Anyway, like I mentioned earlier, always take a backup of your website before altering file permissions. And when it comes to backups, BlogVault is the best plugin for the job. Why? Because it:

  • takes backups incrementally, only backing up any changes you made since the last backup;
  • can back up sites as large as 500 GB in size; and
  • works with any web host in the world.

Troubleshooting file and folder permission errors

Even if you set the permissions of your WordPress files and folders to our recommended ones, you might still run into some issues or errors. This is because not every permission configuration will suit every hosting setup. In some cases, you’ll have to deviate from the recommended settings so that your site can function properly. Below I enumerate some common issues and problems you can run into because of WordPress file permissions.

Website crashes

If you’re trying to set your file permissions to enhance the security of your site, be careful not to go overboard. If you restrict access to, say, the group owner, your site can crash.

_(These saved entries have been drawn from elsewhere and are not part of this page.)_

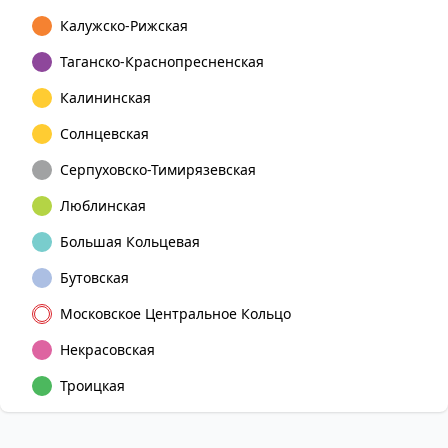
Калужско-Рижская
Таганско-Краснопресненская
Калининская
Солнцевская
Серпуховско-Тимирязевская
Люблинская
Большая Кольцевая
Бутовская
Московское Центральное Кольцо
Некрасовская
Троицкая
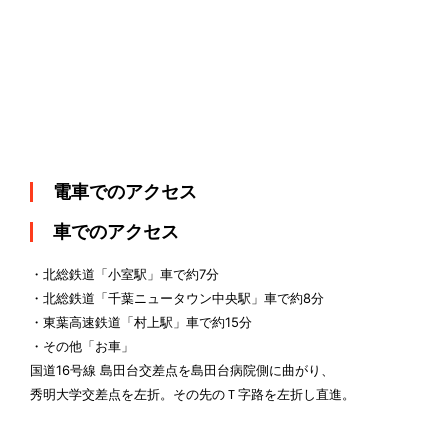
電車でのアクセス
車でのアクセス
・北総鉄道「小室駅」車で約7分
・北総鉄道「千葉ニュータウン中央駅」車で約8分
・東葉高速鉄道「村上駅」車で約15分
・その他「お車」
国道16号線 島田台交差点を島田台病院側に曲がり、
秀明大学交差点を左折。その先のＴ字路を左折し直進。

This situation can arise because the web server process needs a user account to execute code on your site. Generally, the user account on your web host isn’t the owner account, it’s often a part of the group owner. If the group owner doesn’t have sufficient permissions, then the web server process is stymied and will fail. Thus, your site crashes.

The best thing to do if your site is crashing is to set file permissions to the recommended ones mentioned above.

Failed auto-updates

When WordPress tries to perform an automatic update, it carries out all the file operations as the user that owns the files, not as the web server’s user. So, if the permissions are too restrictive, the auto-updates may fail.

403 Forbidden Error

This error occurs when the server forbids access to whatever you’re trying to access via your web browser. If you think you should be able to access the resource, it might be because the resource is set to be accessible only by user and group, and not by the world, which is the web browser.

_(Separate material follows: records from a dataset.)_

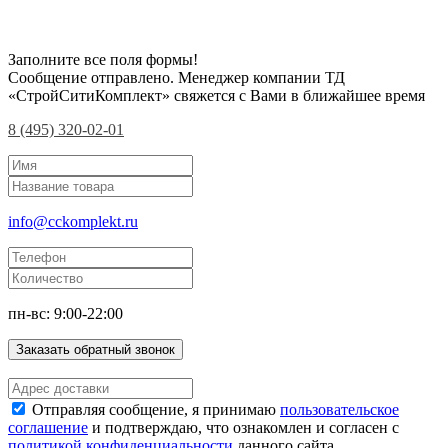
Заполните все поля формы!
Сообщение отправлено. Менеджер компании ТД
«СтройСитиКомплект» свяжется с Вами в ближайшее время
8 (495) 320-02-01
info@cckomplekt.ru
пн-вс: 9:00-22:00
Заказать обратный звонок
Отправляя сообщение, я принимаю
пользовательское
соглашение
и подтверждаю, что ознакомлен и согласен с
политикой конфиденциальности
данного сайта.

WordPress file permissions are an important part of your website’s security. They help prevent unauthorized access to your files and content. If your web host installed WordPress for you, then you can leave the permissions as they are. However, if you installed WordPress on your own, then I would suggest assigning the proper WordPress file permissions I’ve described in this article.

Having said that, setting the recommended permissions isn’t enough for security. The best form of security you can grant your site is a top-notch security plugin like MalCare. With features such as daily automatic malware scanning, one-click malware removal, a state-of-the-art integrated firewall, IP address blocking, real-time security alerts, and more, MalCare is the best security solution out there for WordPress websites.

Lastly, back up your site before making any changes to your WordPress file and directory permissions. Although file permissions are technically simple, there is always a possibility of making a mistake that you’ll regret later. If you accidentally break your site or lock yourself out of certain files, you’ll be able to restore an earlier version. BlogVault is my recommended plugin for back-ups since it’s fast, takes incremental backups, and can back up huge sites.


Q – How can I change file permissions for a WordPress site? 

A – You can change your WordPress file and folder permissions either via cPanel (or any other web hosting control panel software), FTP, or using certain plugins. Plugins can be restrictive, so I highly recommend using either cPanel or FTP. Simply right-click on the file or directory and select the option to set file permissions.

Q – What dangers does a 777 permission setting pose?

A – Setting a file or directory’s permissions to 777 provides a way for anyone to access that file or directory by hijacking basically any process on your server. In the worst-case scenario, a malicious entity could upload a harmful file or modify an existing file to execute code to take complete control over your website, including having your database information and password.